Kuppers says that CFRP provided other advantages, too. The 0/90 degree fiber orientation provided bending rigidity as well as torsional flex. Future versions will have ±45º fibers for a stiffer torsional response. This design enables passive blade feathering at high wind speeds, mitigating the dangers associated with extreme wind. “That [kind of customization] is something you can only do with composites,” asserts Kuppers. “You could never do something like that with aluminum.”

The CFRP blades, which are wider than typical turbine blades, are also strikingly lighter. Each aluminum blade in the first prototype weighed approximately 8 to 10 pounds, while the CFRP blades in the latest prototype are 2.4 pounds. The lighter, wider blades can capture low winds that other small wind turbines cannot. “That really helped with the price-per-performance metric,” says Kuppers. “The blades could have even been more expensive than aluminum and still have been worthwhile in terms of dollar per kilowatt hour.”

Reduced costs are imperative if DTI is to succeed in making a commercial small wind turbine. According to Visser, purchasing a small wind turbine today to power the average homeowner usage of 10,000 to 20,000 kilowatts per year costs between $75,000 and $80,000 installed. “Who’s going to shell out that kind of money?” he asks. He estimates that the DTI turbine will sell for around $24,000, and two of them would be sufficient to power the average home. Thanks to its ducted design and other features, the wind turbine is also expected to generate twice as much energy as a regular open-rotor turbine of the same size, says Visser.

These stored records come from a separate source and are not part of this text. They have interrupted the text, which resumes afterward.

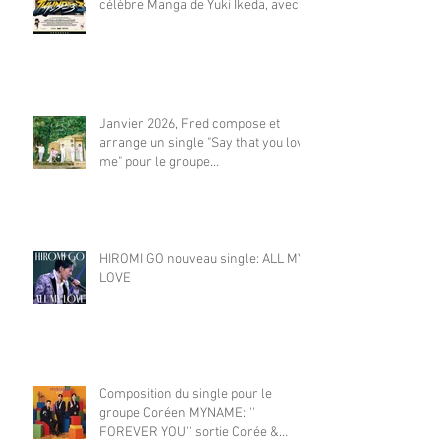
célèbre Manga de Yuki Ikeda, avec
Akiyuki Tateyama. Sur NETFLIX
monde et FUJI TV.（監督：井出圭
亮（Keisuke Ide）） **立山秋航
（Akiyuki Tateyama)
Janvier 2026, Fred compose et
arrange un single "Say that you love
me" pour le groupe
japonais KAWANG. Le titre se classe
Top 8 dans le fameux classement
japonais Oricon. 2026年1月、フレ
ッドは日本のグループ KAWANG の
HIROMI GO nouveau single: ALL MY
LOVE
Composition du single pour le
groupe Coréen MYNAME: ''
FOREVER YOU'' sortie Corée &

DTI expected to complete installation of the CFRP-bladed turbine on the roof of Clarkson University’s Blade Test Facility this winter. Once mounted, the team planned to measure energy generation, noise and vibration levels, and blade performance. “If it performs like it should then the only [issue] would be total system cost,” says Visser.

Casey Hoffman, CEO and co-founder of Vistex, is optimistic. “I think a lot of people have this preconceived notion that composites are so expensive and there’s no way they can afford it,” he says. “But with our technology, we’re really finding that we can help customers realize that these materials are not out of the realm of possibility.”

It will be a while before consumers can purchase a DTI turbine. Visser and Kuppers say that additional CFRP prototypes may be needed. Once the design and materials are finalized, the turbine will be tested for nearly a year by the Small Wind Certification Council (SWCC) to obtain certification, which is important because it enables consumers to receive federal and state incentives. In New York, such incentives could reduce the cost of the turbine to under $5,000. “I can’t think of too many people who wouldn’t take advantage of that,” concludes Visser.